JP4042744B2 - Prepreg winding method and prepreg winding device - Google Patents

Description

  The present invention relates to a prepreg winding method and a prepreg winding device, and more particularly to a prepreg winding method and a prepreg winding device using a biaxial winding turret.

  Conventionally, in a winding device that winds up a film or the like in a roll shape, a near roll is disposed in the vicinity of the winding roll, and the distance between the near roll and the winding roll is detected using a sensor, whereby the near roll and the winding roll are detected. There is known a technique in which the near roll is moved so that the distance from the roll becomes a preset distance (Patent Document 1).

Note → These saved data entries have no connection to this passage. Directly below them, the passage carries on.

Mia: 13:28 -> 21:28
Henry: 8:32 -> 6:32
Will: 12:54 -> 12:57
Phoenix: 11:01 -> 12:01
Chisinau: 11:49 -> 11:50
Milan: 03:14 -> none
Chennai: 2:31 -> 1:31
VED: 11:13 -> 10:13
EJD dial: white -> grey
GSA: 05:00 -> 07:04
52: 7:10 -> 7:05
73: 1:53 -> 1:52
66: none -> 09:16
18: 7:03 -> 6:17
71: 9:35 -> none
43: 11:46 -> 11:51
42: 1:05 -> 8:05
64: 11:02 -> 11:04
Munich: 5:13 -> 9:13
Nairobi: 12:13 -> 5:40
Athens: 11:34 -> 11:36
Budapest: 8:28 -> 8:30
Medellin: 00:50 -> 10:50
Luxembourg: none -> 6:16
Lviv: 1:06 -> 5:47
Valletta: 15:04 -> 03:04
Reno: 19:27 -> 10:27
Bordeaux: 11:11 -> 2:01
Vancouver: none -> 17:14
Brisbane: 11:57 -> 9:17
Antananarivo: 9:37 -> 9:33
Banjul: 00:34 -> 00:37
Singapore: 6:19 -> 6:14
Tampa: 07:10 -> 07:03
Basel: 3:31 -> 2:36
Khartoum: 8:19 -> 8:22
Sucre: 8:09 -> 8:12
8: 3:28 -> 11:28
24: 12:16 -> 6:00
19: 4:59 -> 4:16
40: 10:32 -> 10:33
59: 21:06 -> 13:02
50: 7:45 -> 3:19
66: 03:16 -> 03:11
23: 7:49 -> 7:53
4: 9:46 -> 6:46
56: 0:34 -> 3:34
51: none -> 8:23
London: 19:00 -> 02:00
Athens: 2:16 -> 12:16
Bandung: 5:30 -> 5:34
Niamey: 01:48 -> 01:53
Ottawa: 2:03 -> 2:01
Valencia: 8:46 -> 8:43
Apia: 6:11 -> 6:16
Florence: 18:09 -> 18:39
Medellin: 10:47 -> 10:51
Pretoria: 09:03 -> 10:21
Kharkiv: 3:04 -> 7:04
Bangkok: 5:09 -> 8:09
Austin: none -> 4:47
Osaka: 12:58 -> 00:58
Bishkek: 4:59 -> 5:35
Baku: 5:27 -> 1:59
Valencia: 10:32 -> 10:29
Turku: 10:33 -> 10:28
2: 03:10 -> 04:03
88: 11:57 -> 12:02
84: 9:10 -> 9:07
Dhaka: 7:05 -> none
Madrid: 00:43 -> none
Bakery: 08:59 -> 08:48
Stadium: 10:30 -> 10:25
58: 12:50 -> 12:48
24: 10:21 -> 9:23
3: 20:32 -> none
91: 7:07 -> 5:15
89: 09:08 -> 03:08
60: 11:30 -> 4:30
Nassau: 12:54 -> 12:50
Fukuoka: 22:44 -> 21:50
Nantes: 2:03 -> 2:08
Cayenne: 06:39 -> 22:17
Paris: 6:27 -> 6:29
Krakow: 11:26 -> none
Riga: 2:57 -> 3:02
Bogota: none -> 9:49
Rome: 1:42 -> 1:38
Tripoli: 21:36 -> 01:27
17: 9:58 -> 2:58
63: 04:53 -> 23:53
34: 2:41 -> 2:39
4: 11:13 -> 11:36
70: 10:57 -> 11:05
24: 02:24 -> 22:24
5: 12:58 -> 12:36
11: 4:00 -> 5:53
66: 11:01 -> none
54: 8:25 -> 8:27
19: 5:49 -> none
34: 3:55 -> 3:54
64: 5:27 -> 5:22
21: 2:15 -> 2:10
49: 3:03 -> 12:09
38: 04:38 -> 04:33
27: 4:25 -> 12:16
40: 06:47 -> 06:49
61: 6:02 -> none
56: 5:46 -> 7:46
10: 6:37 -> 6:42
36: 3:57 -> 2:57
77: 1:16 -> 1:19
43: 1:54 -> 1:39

In the above-described winding device, an ultrasonic sensor that is a reflective sensor is used as a sensor, and the ultrasonic sensor is placed above the near roll, and the sensor light is transmitted toward the winding roll surface, thereby super The distance between the sonic sensor and the take-up roll surface is measured, and the shortest distance between the near roll and the take-up roll surface is calculated from this distance.
JP-A-5-338873

  However, in the above winding device, the shortest distance between the near roll and the winding roll is not directly measured, but the shortest distance between the near roll and the winding roll is determined from the distance between the ultrasonic sensor and the winding roll surface. Therefore, for example, when the angle of the turret changes from a preset angle, an error occurs in the calculation result of the shortest distance between the near roll and the take-up roll, and the difference between the near roll and the take-up roll In some cases, the distance is shorter than a preset distance. Therefore, it becomes difficult to precisely control the distance between the near roll and the take-up roll. For example, when the set distance between the near roll and the take-up roll is shortened, the near roll may come into contact with the surface of the take-up roll. was there.

  Further, the near roll is moved so that the distance between the near roll and the take-up roll becomes a preset distance, and a complicated mechanism for this is required.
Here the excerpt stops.